In addition, the FDA and other global health regulatory agencies may also experience disruptions in their operations as a result of the COVID-19 pandemic. The FDA and comparable foreign regulatory agencies may have slower response times or be under-resourced and, as a result, review, inspection and other timelines may be materially delayed. For example, in response to the global pandemic of COVID-19, on March 10, 2020 the FDA announced its intention to postpone most foreign inspections of manufacturing facilities and products, and subsequently, on March 18, 2020, the FDA announced its intention to temporarily postpone routine surveillance inspections of domestic manufacturing facilities. Regulatory authorities outside the United States may adopt similar restrictions or other policy measures in response to the COVID-19 pandemic. It is unknown how long such delays or disruptions could last. Any elongation or de-prioritization of our clinical or other product development activities or delay in regulatory review resulting from such disruptions could materially affect our results of operations.

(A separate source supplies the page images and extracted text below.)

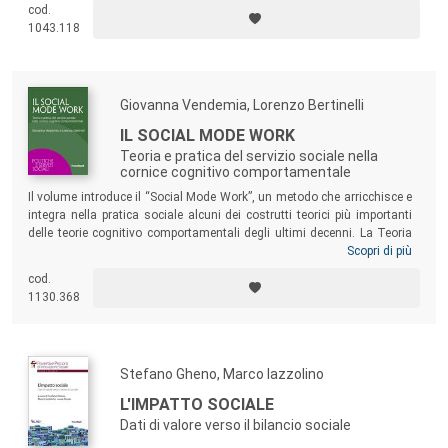
riferimento storico per l’azione volontaria a favore dei poveri, a partire
cod.
da un’evidente matrice d’ispirazione cristiana in generale e cattolica in
1043.118
particolare, tanto da permettere di collocare il suo pensiero pienamente
nell’ambito del cattolicesimo sociale.
Giovanna Vendemia, Lorenzo Bertinelli
IL SOCIAL MODE WORK
Teoria e pratica del servizio sociale nella
cornice cognitivo comportamentale
Il volume introduce il “Social Mode Work”, un metodo che arricchisce e
integra nella pratica sociale alcuni dei costrutti teorici più importanti
delle teorie cognitivo comportamentali degli ultimi decenni. La Teoria
dei Mode, o meglio Schema (Mode) Therapy, elaborata da Jeffrey
Scopri di più
Young negli anni ’90, accompagna il lettore nel riconoscimento teorico
cod.
e pratico delle modalità emotive. Una lettura utile per i diversi
1130.368
professionisti nell’ambito dei servizi alla persona.
Stefano Gheno, Marco Iazzolino
L'IMPATTO SOCIALE
Dati di valore verso il bilancio sociale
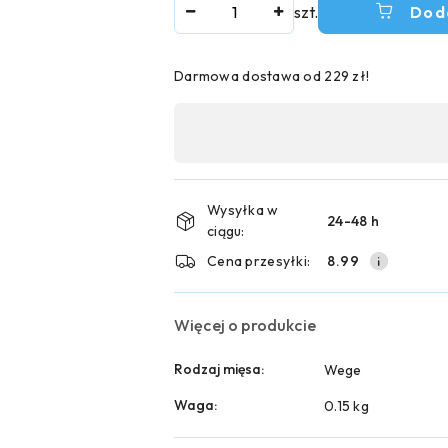
Ilość
szt.
Dod
Darmowa dostawa od 229 zł!
Dostępność
,
płatność
i
Wysyłka w
24-48 h
ciągu:
dostawa
Cena przesyłki:
8.99
Więcej o produkcie
Rodzaj mięsa:
Wege
Waga:
0.15 kg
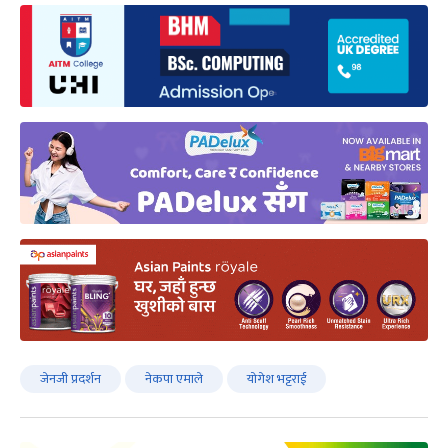
जेनजी प्रदर्शन
नेकपा एमाले
योगेश भट्टराई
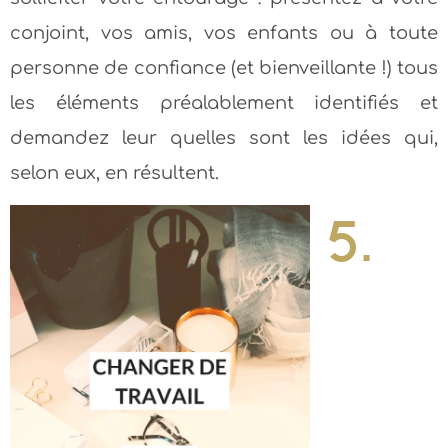
conjoint, vos amis, vos enfants ou à toute
personne de confiance (et bienveillante !) tous
les éléments préalablement identifiés et
demandez leur quelles sont les idées qui,
selon eux, en résultent.
5.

The ultimate impact of COVID-19 is highly uncertain and subject to change. This impact could have a material, adverse impact on our liquidity, capital resources, operations and business and those of the third parties on which we rely. The extent to which COVID-19 impacts our results will depend on future developments, which are highly uncertain and cannot be predicted, including new information which may emerge concerning the severity of COVID-19 and the actions to contain COVID-19 or treat its impact, among others. We do not yet know the full extent of potential delays or impacts on our business, financial condition and results of operations. Additionally, while the potential economic impact brought by, and the duration of, the COVID-19 pandemic is difficult to assess or predict, the impact of COVID-19 on the global financial markets may reduce our ability to access capital, which could negatively impact our short-term and long-term liquidity and our ability to operate.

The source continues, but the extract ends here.